Both components are included as git submodules and can be developed and evaluated independently or together.

Repositories

Setup Notes

  • Although WasmBox can operate independently of Knative, to reuse the experimental setup from our evaluation, we recommend installing resource-aware-knative-serving. Detailed instructions are provided in the corresponding documentation.

WasmBox Requirements

To build and run WasmBox, you will need:

  • A tool for building container images (e.g., Docker)

  • A container runtime or orchestration platform to run WasmBox, such as:

    • Kubernetes (tested with v1.7.13), or
    • Kubernetes (tested with v1.7.13) + Knative (tested with v1.15.2), or
    • A standalone container runtime (tested with containerd v1.7.13)
  • kubectl (required only when deploying to Kubernetes-based platforms)

Getting Started

Clone this repository with submodules:

git clone --recurse-submodules <repo-url>

If already cloned:

git submodule update --init --recursive

resource-aware-knative-serving Setup and Usage

Requirements and Installation

For dependencies and installation instructions, please refer to the official Knative Serving documentation for v1.15.2. Our implementation is based on Knative Serving v1.15.2, and the standard setup process applies unless noted otherwise in this repository.

Implemented Knative Features

We design and implement additional features for Knative Serving to provide architectural support for WASM superpods. The implementation is based on Knative Serving v1.15.2.

Superpod Feature Gate

The Superpod feature gate is features.knative.dev/superpod. Once enabled, QueueProxy and Activator track the concurrent memory request of all requests that are running and queued.

Instead of using the default proxy handler, the sp_hanlder is implemented in QueueProxy, which tracks the memory request of function requests for superpods by reading the Memory-Request attribute from the request HTTP header. Default memory request of 200MB is used if Memory-Request is missing. Also, Activator tracks memory request in the same way when the ksvc is in the Proxy mode.

Example configuration

apiVersion: serving.knative.dev/v1
kind: Service
metadata:
  name: example-configuration
spec:
  template:
    metadata:
      annotations:
        features.knative.dev/superpod: "Enabled"
    spec:
      containers:
        - image: harbor.lincy.dev/funinsight/go-func-nc:latest
          ports:
            - containerPort: 8080
Autoscaler Scaling Metrics

The metric configuration autoscaling.knative.dev/metric defines which metric type is watched by the Autoscaler. The default KPA Autoscaler supports the concurrency and rps metrics. The memory metric support is implemented in KPA Autoscaler for superpod autoscaling based on memory requests.

Example configuration

apiVersion: serving.knative.dev/v1
kind: Service
metadata:
  name: example-configuration
spec:
  template:
    metadata:
      annotations:
        autoscaling.knative.dev/metric: "memory"
        features.knative.dev/superpod: "Enabled"
    spec:
      containers:
        - image: harbor.lincy.dev/funinsight/go-func-nc:latest
          ports:
            - containerPort: 8080
Autoscaling on Memory Request

This section describes configurable parameters and scaling behaviors for autoscaling on memory request, namely when the superpod feature gate is enabled.

Targets

The scaling target is a soft limit. Configuring a target provides the Autoscaler with a value that it tries to maintain for the configured metric for a revision. The per-revision annotation key for configuring scaling targets is autoscaling.knative.dev/target. If target is not set, concurrentResourceRequest will be used as the target.

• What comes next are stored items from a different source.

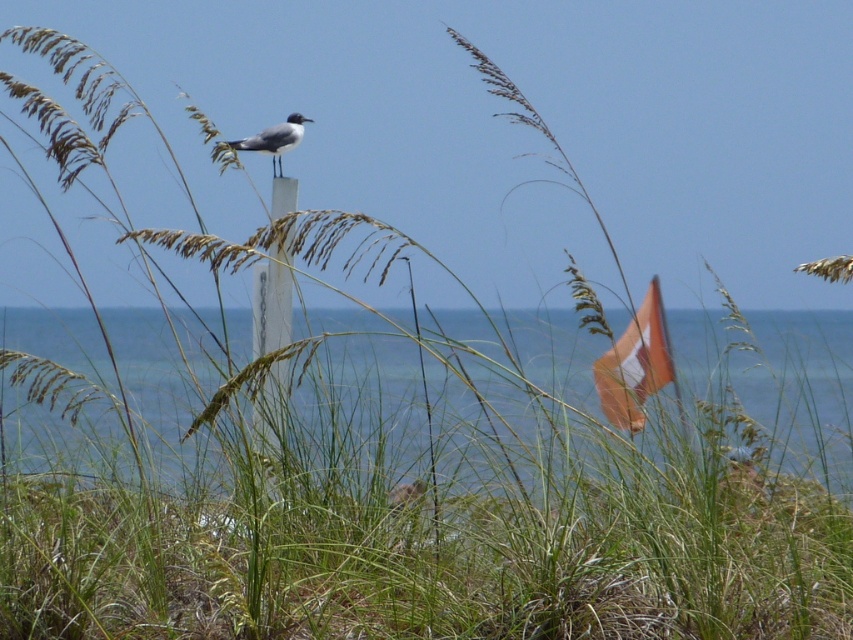 From the picture: Is white plastic pole at center smaller than white glossy bird at center?

No, white plastic pole at center is not smaller than white glossy bird at center.

In the scene shown: Which of these two, white plastic pole at center or white glossy bird at center, stands taller?

white plastic pole at center

Does point (271, 314) lie behind point (293, 132)?

No, it is not.

Identify the location of white plastic pole at center. This screenshot has width=853, height=640. (271, 304).

Is white plastic pole at center positioned behind orange fabric flag at right?

Yes, white plastic pole at center is behind orange fabric flag at right.

Is white plastic pole at center taller than orange fabric flag at right?

Yes.

Does point (281, 256) lie in front of point (622, 385)?

Yes, point (281, 256) is closer to viewer.

You are a GUI agent. You are given a task and a screenshot of the screen. Output one action in this format:
    pyautogui.click(x=<x>, y=<y>)
    Task: Click on the white plastic pole at center
    
    Given the screenshot: What is the action you would take?
    pyautogui.click(x=271, y=304)

Is orange fabric flag at right to the left of white glossy bird at center from the viewer's perspective?

Incorrect, orange fabric flag at right is not on the left side of white glossy bird at center.

Is point (628, 355) in front of point (282, 140)?

No, (628, 355) is further to viewer.

Find the location of a particular element. This screenshot has width=853, height=640. orange fabric flag at right is located at coordinates (635, 364). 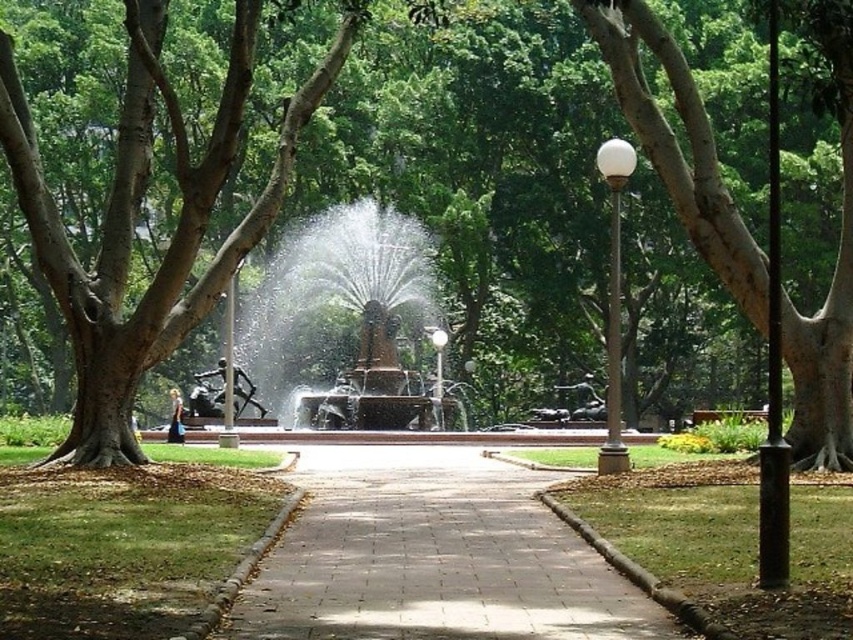 You are standing at the center of the park facing the fountain. Which direction should you look to see the smooth brown tree trunk at left?

The smooth brown tree trunk at left is located at point 0.336 on the x axis and 0.161 on the y axis. Since you are facing the fountain, which is the central focal point, the tree trunk is to your left side.

You are standing at the entrance of the park and want to take a photo of the brown textured tree at center. The camera you are using has a maximum focus range of 8 meters. Will the camera be able to focus on the tree?

The brown textured tree at center is 7.91 meters from camera, so yes, the camera can focus on the tree since it is within the maximum focus range of 8 meters. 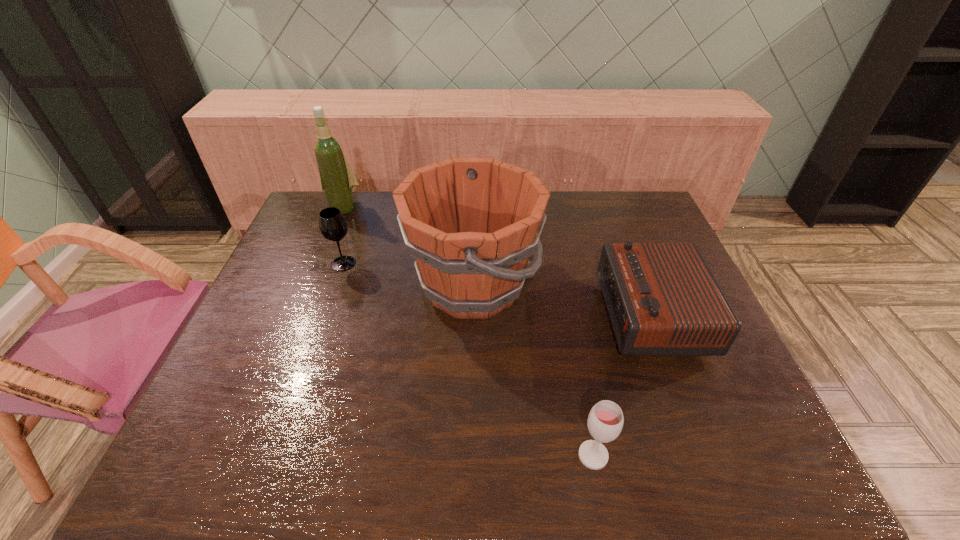 Identify the location of wine bottle. The image size is (960, 540). (337, 179).

Find the location of a particular element. This screenshot has height=540, width=960. the tallest object is located at coordinates (337, 179).

At what (x,y) coordinates should I click in order to perform the action: click on the third object from left to right. Please return your answer as a coordinate pair (x, y). This screenshot has width=960, height=540. Looking at the image, I should click on (471, 223).

Locate an element on the screen. The width and height of the screenshot is (960, 540). bucket is located at coordinates (471, 223).

At what (x,y) coordinates should I click in order to perform the action: click on the farther wineglass. Please return your answer as a coordinate pair (x, y). Looking at the image, I should click on (332, 224).

The image size is (960, 540). I want to click on the rightmost object, so click(x=662, y=298).

At what (x,y) coordinates should I click in order to perform the action: click on the right wineglass. Please return your answer as a coordinate pair (x, y). The image size is (960, 540). Looking at the image, I should click on (605, 421).

Identify the location of the nearer wineglass. (605, 421).

Locate an element on the screen. free space located on the front-facing side of the wine bottle is located at coordinates (329, 245).

Where is `free space located 0.110m on the handle side of the third object from left to right`? The width and height of the screenshot is (960, 540). free space located 0.110m on the handle side of the third object from left to right is located at coordinates (578, 286). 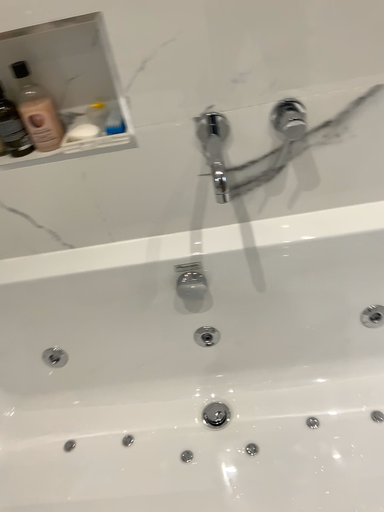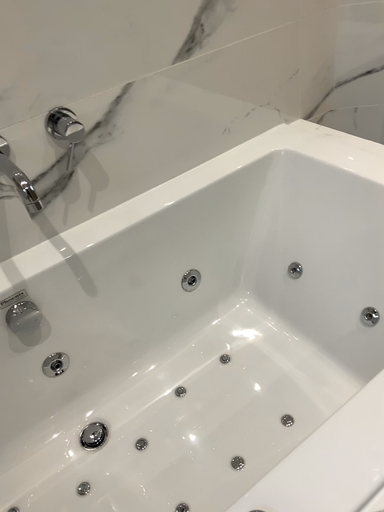 Question: How did the camera likely rotate when shooting the video?

Choices:
 (A) rotated right
 (B) rotated left

Answer: (A)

If the target is explicitly set in the annotation, it will be used as the scaling target. If the target is not set, the Autoscaler will use the concurrentResourceRequest * TargetUtilization as the scaling target.

Target utilization

This value specifies what percentage of the previously specified target should actually be targeted by the Autoscaler. This is also known as specifying the hotness at which a replica runs, which causes the Autoscaler to scale up before the defined hard limit is reached. TargetUtilization is a percentage in the 1 <= TU <= 100 range. The per-revision annotation key is autoscaling.knative.dev/target-utilization-percentage. The default value of 70 will be used if not set.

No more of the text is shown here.